Come le altre, è una corsa che si adatta bene a corridori come me. Lascia spazio a più finali. Cambia sempre un po’. Ma di base nella prima parte c’è pianura, poi da quelle parti (la Romagna, ndr) quando si va nell’entroterra ci sono salite corte ma dure. Come diceva Paolo Bettini: “Si entra nel ginepraio”. E’ tutto un su e giù. Bisogna stare attenti e davanti. Ricordo che su quella salita cara a Pantani, Montevecchio, si arrivava da un lungo rettilineo e si svoltava a sinistra, ma la strada si stringeva, era come un imbuto. La salita iniziava con dei tornanti e stare davanti significava risparmiare davvero tanto. Una volta in cima non si scendeva subito, ma c’era una contropendenza che faceva davvero male. Di solito la selezione si faceva negli ultimi due giri e l’arrivo era sempre una lotta tra i fuggitivi e quel che restava del gruppo. Il finale non era mai scontato.

L’aneddoto del Pantani?

L’anno che corremmo con la nazionale. Avevamo dominato la corsa noi azzurri. Eravamo io, Ulissi e Nibali e decidemmo di lasciare la vittoria a Diego che aveva appena avuto un grave problema familiare. Fu un momento toccante.

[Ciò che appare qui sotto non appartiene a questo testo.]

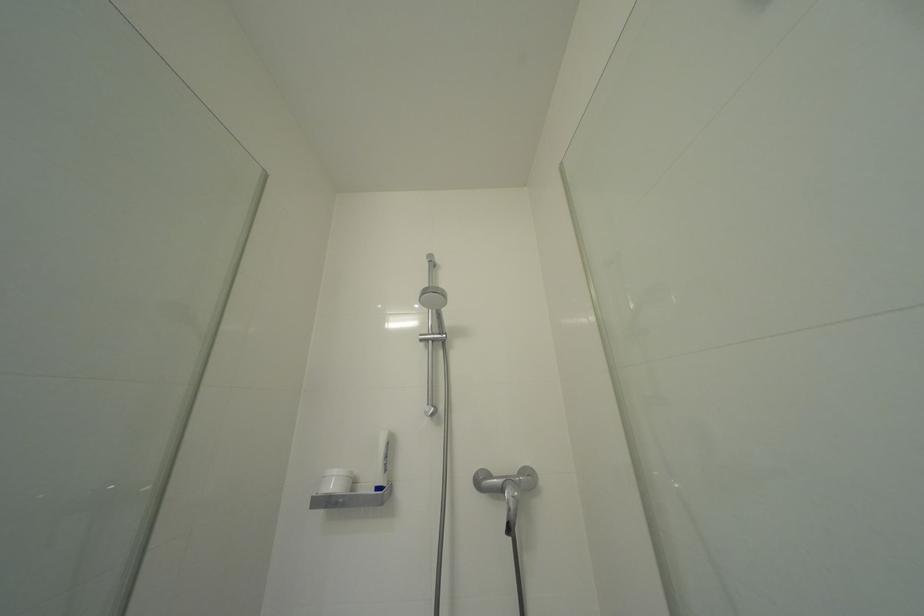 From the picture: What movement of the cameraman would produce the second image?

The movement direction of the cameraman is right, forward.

Infine c’è il Trofeo Matteotti, la più storica tra queste prese in esame…

Circuito duro e impegnativo (a Pescara, ndr), tra l’altro domenica lo commenterò per la Rai. Anche questa è una gara entusiasmante, tecnica, dura… poi lì spesso fa caldo e questo elemento può fare la differenza. Spesso conviene andare in fuga anche se si è in tanti, perché si fa meno fatica che a stare in gruppo su quelle strade così tortuose. Una caratteristica del Matteotti è che spesso la finiscono in pochi proprio perché è dura. Negli ultimi anni Trentin l’ha vinta due volte, una delle quali con un ampio distacco e non capita spesso. E’ più facile che arrivi un gruppetto ristrettissimo. Nel finale si fa la selezione su Montesilvano, strappo duro, secco. E’ una festa perché c’è gente e in salita si sente l’odore degli arrosticini.

Chiudiamo con il tuo aneddoto.

Anche questa era particolarmente adatta a me. Ricordo che un anno, il 2018 prima del mondiale di Innsbruck, non ero messo benissimo in quanto alla convocazione, e così dissi all’ora cittì, Davide Cassani: “Se vinco mi porti al mondiale”. Arrivai secondo, vinse Ballerini… E al mondiale non ci andai!